Adult Grief

Have you experienced a devastating loss? Are you angry, depressed, regretful, or in denial following the death of a loved one, or loss of someone or something significant in your life?

If you can say yes to any of the above, you may be experiencing grief. Grief can occur anytime a major loss occurs. Like other emotions, grief is a reaction to an event and can bring on feelings that are new or possibly unbearable as you try to process the loss. Grief is rarely linear, and can make you feel like you are bouncing from one emotion to the next without an end in sight. These emotions can be confusing or complicated as everyone reacts to loss differently.

Major losses include:

  • The death of a loved one
  • Being let go from your job
  • Making a transition to the next phase in life such as graduating from college and starting your career, or retirement
  • Ending a serious romantic relationship
  • Setting difficult boundaries with family or friends
  • Moving/relocating and leaving your friends and the familiarity of your former town

Any of the above can bring about both expected and unexpected emotional reactions. You may be surprised at the mildness or severity of your reactions, which can lead to confusion when trying to process the loss and move forward in a healthy way.

What If I Cannot Move On?

Loss is often permanent, which can make you feel like there is no solution or possibility of healing. You might think, “There is no way to change things now” or “I cannot bring this person back.” Emotions can range from blaming yourself or carrying regrets, to feeling relief that your loved one is not longer in pain. Grief can feel like a long trip with no map, but therapy can allow you space to process your pain, adjust to a new normal, and maintain a healthy connection to what or who was lost.

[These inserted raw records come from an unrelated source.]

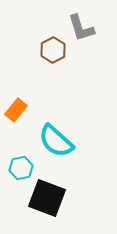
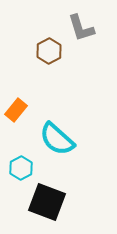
brown hexagon: moved 4 px left, 1 px down
cyan semicircle: moved 1 px right, 2 px up
cyan hexagon: rotated 15 degrees counterclockwise
black square: moved 4 px down
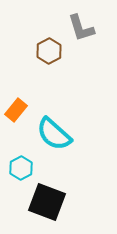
cyan semicircle: moved 3 px left, 5 px up
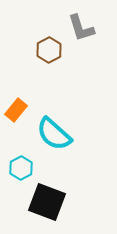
brown hexagon: moved 1 px up
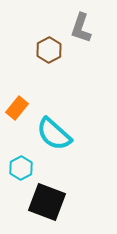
gray L-shape: rotated 36 degrees clockwise
orange rectangle: moved 1 px right, 2 px up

How Will Grief Therapy Help?

A therapist can offer a safe environment and support to work through the stages of grief at a pace that works best for you. There is no particular right or wrong way to grieve, as there are various responses to major losses depending on the individual. Thankfully, there is much research on grief and loss and how people move forward in a healthy way. Your therapist can help you work through the stages of grief (i.e., denial, anger, bargaining, depression, and acceptance) in the order and pace that best suits your needs. Your therapist can also support you in developing grief rituals, developing adequate self care during low moments, and working to heal from any traumatic factors related to or leading up to the loss.

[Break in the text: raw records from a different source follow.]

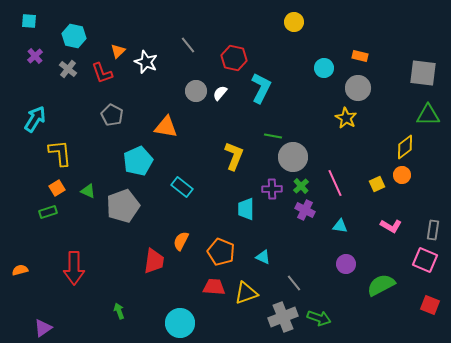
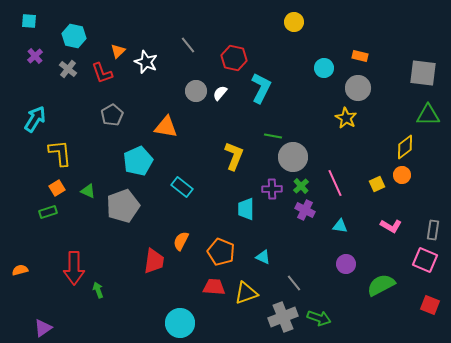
gray pentagon at (112, 115): rotated 15 degrees clockwise
green arrow at (119, 311): moved 21 px left, 21 px up
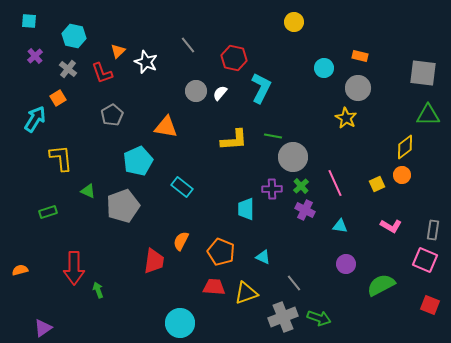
yellow L-shape at (60, 153): moved 1 px right, 5 px down
yellow L-shape at (234, 156): moved 16 px up; rotated 64 degrees clockwise
orange square at (57, 188): moved 1 px right, 90 px up
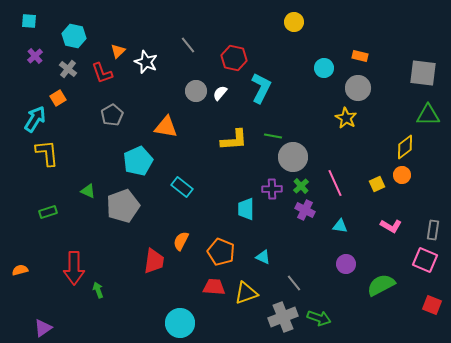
yellow L-shape at (61, 158): moved 14 px left, 5 px up
red square at (430, 305): moved 2 px right
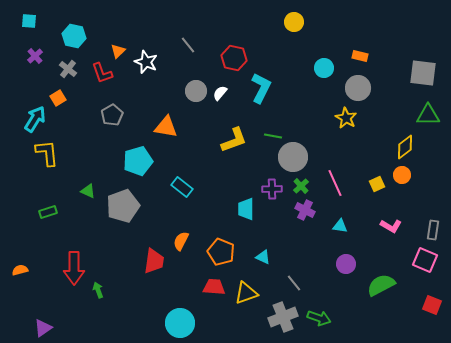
yellow L-shape at (234, 140): rotated 16 degrees counterclockwise
cyan pentagon at (138, 161): rotated 8 degrees clockwise
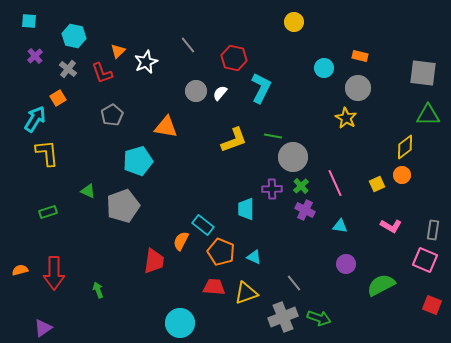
white star at (146, 62): rotated 25 degrees clockwise
cyan rectangle at (182, 187): moved 21 px right, 38 px down
cyan triangle at (263, 257): moved 9 px left
red arrow at (74, 268): moved 20 px left, 5 px down
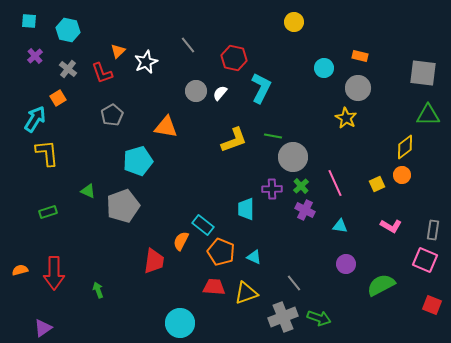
cyan hexagon at (74, 36): moved 6 px left, 6 px up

Healing from grief means adjusting to a new normal while continuing to experience the joys of life. A therapist can act as a safe space to process the painful emotions connected to your loss as well as teach you how to cope when the grief seems like too much. With your therapist’s help you can also learn how to move forward from the loss without feeling like you are abandoning the connection to the person or thing that was so important to you.